WHAT YOU NEED TO DO: Every line in the data below that has the word "avait" should be returned.

EXERCISE MATERIALS:
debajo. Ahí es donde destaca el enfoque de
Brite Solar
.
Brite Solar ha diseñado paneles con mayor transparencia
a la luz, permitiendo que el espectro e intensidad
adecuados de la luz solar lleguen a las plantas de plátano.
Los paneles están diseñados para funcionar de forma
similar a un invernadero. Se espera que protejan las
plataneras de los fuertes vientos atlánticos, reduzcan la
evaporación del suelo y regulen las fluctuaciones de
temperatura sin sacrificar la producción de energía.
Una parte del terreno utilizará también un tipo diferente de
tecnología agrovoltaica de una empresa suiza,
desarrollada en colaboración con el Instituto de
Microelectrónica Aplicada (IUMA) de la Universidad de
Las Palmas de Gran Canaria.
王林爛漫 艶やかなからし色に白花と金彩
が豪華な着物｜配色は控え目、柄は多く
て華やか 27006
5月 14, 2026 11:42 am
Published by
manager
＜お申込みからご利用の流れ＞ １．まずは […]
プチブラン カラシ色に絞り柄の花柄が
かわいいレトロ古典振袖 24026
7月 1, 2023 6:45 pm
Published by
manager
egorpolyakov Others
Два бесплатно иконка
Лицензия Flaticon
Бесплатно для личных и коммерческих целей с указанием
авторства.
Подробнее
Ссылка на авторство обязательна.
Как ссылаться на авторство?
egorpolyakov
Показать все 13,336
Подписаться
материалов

* * *

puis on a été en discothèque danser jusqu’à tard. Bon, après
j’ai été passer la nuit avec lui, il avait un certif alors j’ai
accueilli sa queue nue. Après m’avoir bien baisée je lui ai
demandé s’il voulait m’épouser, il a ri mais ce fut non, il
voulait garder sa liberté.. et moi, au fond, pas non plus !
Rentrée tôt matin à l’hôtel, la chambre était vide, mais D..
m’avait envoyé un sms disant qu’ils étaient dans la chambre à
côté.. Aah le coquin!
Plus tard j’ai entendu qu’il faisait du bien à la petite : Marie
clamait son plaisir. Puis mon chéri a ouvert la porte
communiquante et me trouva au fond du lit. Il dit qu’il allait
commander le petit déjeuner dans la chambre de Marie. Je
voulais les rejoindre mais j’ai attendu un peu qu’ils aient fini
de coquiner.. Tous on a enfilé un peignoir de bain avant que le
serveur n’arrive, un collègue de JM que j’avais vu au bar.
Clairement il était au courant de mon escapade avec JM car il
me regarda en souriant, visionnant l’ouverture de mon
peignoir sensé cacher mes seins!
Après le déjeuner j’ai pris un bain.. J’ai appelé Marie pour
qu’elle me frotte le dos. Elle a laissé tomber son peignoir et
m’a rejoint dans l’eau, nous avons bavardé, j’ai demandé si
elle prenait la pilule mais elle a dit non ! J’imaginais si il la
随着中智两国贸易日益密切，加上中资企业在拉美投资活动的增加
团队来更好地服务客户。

---

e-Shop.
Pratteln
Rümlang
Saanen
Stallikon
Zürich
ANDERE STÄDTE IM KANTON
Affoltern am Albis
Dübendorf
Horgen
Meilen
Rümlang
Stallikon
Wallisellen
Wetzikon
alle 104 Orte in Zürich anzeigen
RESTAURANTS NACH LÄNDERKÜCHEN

TASK ANSWER:
j’ai été passer la nuit avec lui, il avait un certif alors j’ai
m’avait envoyé un sms disant qu’ils étaient dans la chambre à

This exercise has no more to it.